--- Task data Enclosed Below ---

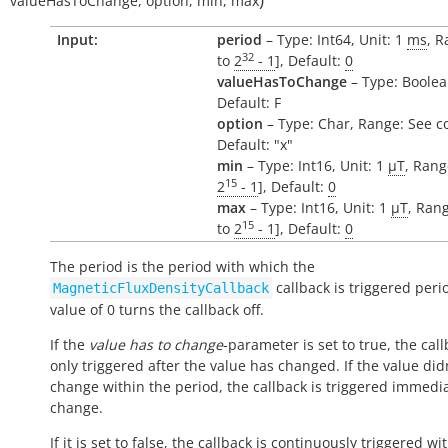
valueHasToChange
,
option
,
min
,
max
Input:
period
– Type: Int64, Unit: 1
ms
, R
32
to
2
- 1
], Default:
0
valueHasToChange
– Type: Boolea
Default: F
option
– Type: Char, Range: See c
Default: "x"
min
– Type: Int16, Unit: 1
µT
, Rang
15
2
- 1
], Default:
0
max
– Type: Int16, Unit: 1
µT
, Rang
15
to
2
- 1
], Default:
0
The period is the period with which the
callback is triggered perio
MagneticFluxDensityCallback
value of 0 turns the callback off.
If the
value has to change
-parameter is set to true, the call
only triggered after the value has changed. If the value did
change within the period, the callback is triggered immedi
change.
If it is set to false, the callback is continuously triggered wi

--- End of Enclosed Task data ---

- What this task involves: This exercise calls for the records to be given again exactly, without the images.

- Exercise response:
valueHasToChange
,
option
,
min
,
max
Input:
period
– Type: Int64, Unit: 1
ms
, R
32
to
2
- 1
], Default:
0
valueHasToChange
– Type: Boolea
Default: F
option
– Type: Char, Range: See c
Default: "x"
min
– Type: Int16, Unit: 1
µT
, Rang
15
2
- 1
], Default:
0
max
– Type: Int16, Unit: 1
µT
, Rang
15
to
2
- 1
], Default:
0
The period is the period with which the
callback is triggered perio
MagneticFluxDensityCallback
value of 0 turns the callback off.
If the
value has to change
-parameter is set to true, the call
only triggered after the value has changed. If the value did
change within the period, the callback is triggered immedi
change.
If it is set to false, the callback is continuously triggered wi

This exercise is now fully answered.